Records for processing:
────────

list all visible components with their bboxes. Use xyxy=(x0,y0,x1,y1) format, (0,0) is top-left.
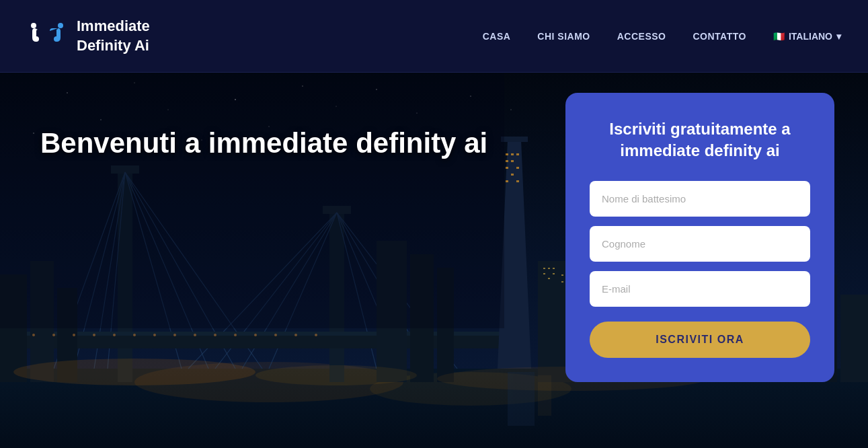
svg-point-113 xyxy=(214,334,216,336)
svg-point-112 xyxy=(194,334,196,336)
svg-rect-59 xyxy=(516,180,519,182)
svg-point-100 xyxy=(255,365,417,385)
svg-point-109 xyxy=(133,334,136,336)
svg-point-116 xyxy=(274,334,277,336)
svg-rect-71 xyxy=(553,268,555,269)
svg-point-115 xyxy=(254,334,257,336)
svg-rect-102 xyxy=(508,372,535,426)
svg-rect-119 xyxy=(0,73,504,328)
svg-point-108 xyxy=(113,334,116,336)
nav-item-accesso[interactable]: ACCESSO xyxy=(617,31,666,42)
nav-item-casa[interactable]: CASA xyxy=(483,31,511,42)
svg-point-107 xyxy=(93,334,95,336)
email-input[interactable] xyxy=(590,271,810,307)
svg-rect-57 xyxy=(511,174,514,176)
svg-point-1 xyxy=(58,23,63,28)
last-name-input[interactable] xyxy=(590,226,810,262)
logo-text: Immediate Definity Ai xyxy=(77,17,150,55)
chevron-down-icon: ▾ xyxy=(836,31,841,42)
svg-point-14 xyxy=(511,110,512,110)
submit-button[interactable]: ISCRIVITI ORA xyxy=(590,322,810,358)
svg-point-110 xyxy=(153,334,156,336)
logo[interactable]: Immediate Definity Ai xyxy=(27,16,150,57)
flag-icon: 🇮🇹 xyxy=(773,31,785,42)
svg-rect-75 xyxy=(561,274,563,276)
svg-point-99 xyxy=(13,359,255,385)
svg-rect-53 xyxy=(506,160,508,162)
svg-rect-68 xyxy=(840,295,868,382)
svg-rect-52 xyxy=(516,153,519,155)
first-name-input[interactable] xyxy=(590,181,810,217)
svg-rect-69 xyxy=(543,268,545,269)
svg-rect-76 xyxy=(561,281,563,283)
svg-point-111 xyxy=(173,334,176,336)
logo-icon xyxy=(27,16,67,57)
svg-rect-74 xyxy=(553,273,555,274)
svg-rect-72 xyxy=(543,273,545,274)
svg-rect-50 xyxy=(506,153,508,155)
svg-point-118 xyxy=(315,334,317,336)
svg-rect-58 xyxy=(506,180,508,182)
svg-rect-54 xyxy=(511,160,514,162)
svg-rect-51 xyxy=(511,153,514,155)
registration-form-card: Iscriviti gratuitamente a immediate defi… xyxy=(565,93,834,382)
hero-title: Benvenuti a immediate definity ai xyxy=(40,126,487,160)
nav-item-contatto[interactable]: CONTATTO xyxy=(693,31,746,42)
svg-point-117 xyxy=(294,334,297,336)
svg-rect-49 xyxy=(501,137,528,142)
form-title: Iscriviti gratuitamente a immediate defi… xyxy=(590,118,810,162)
svg-rect-70 xyxy=(548,268,550,269)
main-nav: CASA CHI SIAMO ACCESSO CONTATTO 🇮🇹 ITALI… xyxy=(483,31,841,42)
svg-rect-73 xyxy=(548,278,550,279)
svg-point-114 xyxy=(234,334,237,336)
site-header: Immediate Definity Ai CASA CHI SIAMO ACC… xyxy=(0,0,868,73)
svg-point-105 xyxy=(52,334,55,336)
svg-rect-103 xyxy=(538,375,551,416)
svg-rect-55 xyxy=(506,167,508,169)
svg-point-0 xyxy=(31,23,36,28)
hero-section: Benvenuti a immediate definity ai Iscriv… xyxy=(0,73,868,448)
svg-point-104 xyxy=(32,334,35,336)
nav-item-chi-siamo[interactable]: CHI SIAMO xyxy=(537,31,590,42)
language-selector[interactable]: 🇮🇹 ITALIANO ▾ xyxy=(773,31,841,42)
svg-point-106 xyxy=(73,334,75,336)
svg-rect-56 xyxy=(516,167,519,169)
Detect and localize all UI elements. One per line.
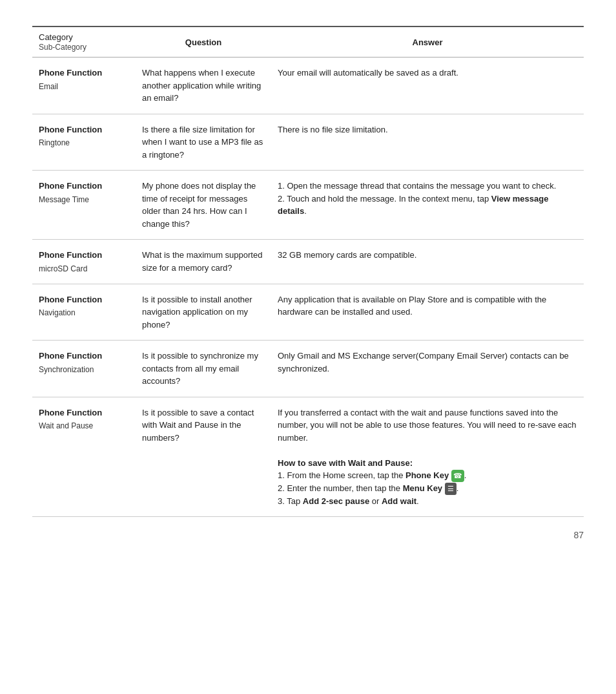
page-number: 87 <box>32 530 584 540</box>
table-row: Phone Function Synchronization Is it pos… <box>32 341 584 397</box>
main-table: Category Sub-Category Question Answer Ph… <box>32 27 584 517</box>
cat-sub-email: Email <box>39 81 129 92</box>
table-row: Phone Function Wait and Pause Is it poss… <box>32 397 584 517</box>
category-cell: Phone Function Synchronization <box>32 341 136 397</box>
cat-main-email: Phone Function <box>39 67 129 79</box>
sub-category-label: Sub-Category <box>39 43 87 52</box>
bold-add-wait: Add wait <box>382 496 416 506</box>
cat-sub-ringtone: Ringtone <box>39 137 129 149</box>
category-cell: Phone Function Navigation <box>32 284 136 341</box>
table-row: Phone Function Email What happens when I… <box>32 58 584 114</box>
question-cell-sd: What is the maximum supported size for a… <box>136 240 271 284</box>
answer-cell-wait: If you transferred a contact with the wa… <box>271 397 584 517</box>
answer-cell-msg: 1. Open the message thread that contains… <box>271 171 584 240</box>
header-answer: Answer <box>271 27 584 58</box>
cat-sub-wait: Wait and Pause <box>39 420 129 432</box>
header-question: Question <box>136 27 271 58</box>
question-cell-sync: Is it possible to synchronize my contact… <box>136 341 271 397</box>
cat-main-sd: Phone Function <box>39 249 129 262</box>
bold-add-pause: Add 2-sec pause <box>303 496 369 506</box>
question-cell-ringtone: Is there a file size limitation for when… <box>136 114 271 171</box>
table-row: Phone Function Ringtone Is there a file … <box>32 114 584 171</box>
answer-cell-ringtone: There is no file size limitation. <box>271 114 584 171</box>
bold-menu-key: Menu Key <box>403 483 442 493</box>
question-cell-nav: Is it possible to install another naviga… <box>136 284 271 341</box>
table-row: Phone Function microSD Card What is the … <box>32 240 584 284</box>
answer-cell-nav: Any application that is available on Pla… <box>271 284 584 341</box>
cat-main-msg: Phone Function <box>39 180 129 193</box>
cat-main-ringtone: Phone Function <box>39 123 129 136</box>
table-header-row: Category Sub-Category Question Answer <box>32 27 584 58</box>
page-container: Category Sub-Category Question Answer Ph… <box>32 26 584 540</box>
table-row: Phone Function Message Time My phone doe… <box>32 171 584 240</box>
answer-cell-email: Your email will automatically be saved a… <box>271 58 584 114</box>
phone-icon: ☎ <box>451 470 464 482</box>
category-cell: Phone Function Email <box>32 58 136 114</box>
table-row: Phone Function Navigation Is it possible… <box>32 284 584 341</box>
header-category: Category Sub-Category <box>32 27 136 58</box>
category-cell: Phone Function Message Time <box>32 171 136 240</box>
answer-cell-sync: Only Gmail and MS Exchange server(Compan… <box>271 341 584 397</box>
cat-sub-nav: Navigation <box>39 307 129 319</box>
cat-main-nav: Phone Function <box>39 293 129 306</box>
cat-main-sync: Phone Function <box>39 350 129 363</box>
category-cell: Phone Function Wait and Pause <box>32 397 136 517</box>
question-cell-email: What happens when I execute another appl… <box>136 58 271 114</box>
cat-sub-sd: microSD Card <box>39 263 129 275</box>
cat-main-wait: Phone Function <box>39 406 129 419</box>
cat-sub-msg: Message Time <box>39 194 129 205</box>
page-number-value: 87 <box>573 530 584 540</box>
cat-sub-sync: Synchronization <box>39 364 129 375</box>
table-body: Phone Function Email What happens when I… <box>32 58 584 517</box>
bold-how-to: How to save with Wait and Pause: <box>278 458 413 468</box>
bold-phone-key: Phone Key <box>406 470 449 480</box>
bold-view-message: View message details <box>278 194 548 216</box>
question-cell-wait: Is it possible to save a contact with Wa… <box>136 397 271 517</box>
category-cell: Phone Function Ringtone <box>32 114 136 171</box>
category-label: Category <box>39 32 73 42</box>
category-cell: Phone Function microSD Card <box>32 240 136 284</box>
answer-cell-sd: 32 GB memory cards are compatible. <box>271 240 584 284</box>
menu-icon: ☰ <box>445 483 457 495</box>
question-cell-msg: My phone does not display the time of re… <box>136 171 271 240</box>
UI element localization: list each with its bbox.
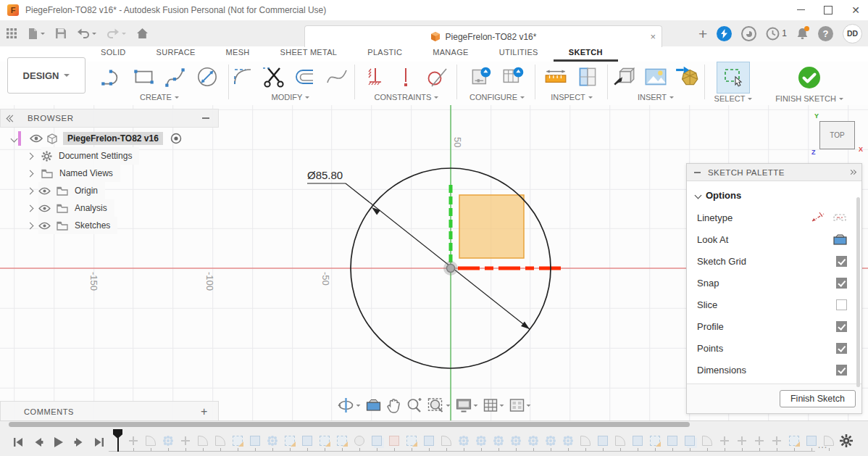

────────

About this exercise: From the records above, return each line where "bold" occurs.

Result of the exercise:
bold-add-wait: Add wait <box>382 496 416 506</box>
bold-add-pause: Add 2-sec pause <box>303 496 369 506</box>
bold-menu-key: Menu Key <box>403 483 442 493</box>
bold-how-to: How to save with Wait and Pause: <box>278 458 413 468</box>
bold-phone-key: Phone Key <box>406 470 449 480</box>
bold-view-message: View message details <box>278 194 548 216</box>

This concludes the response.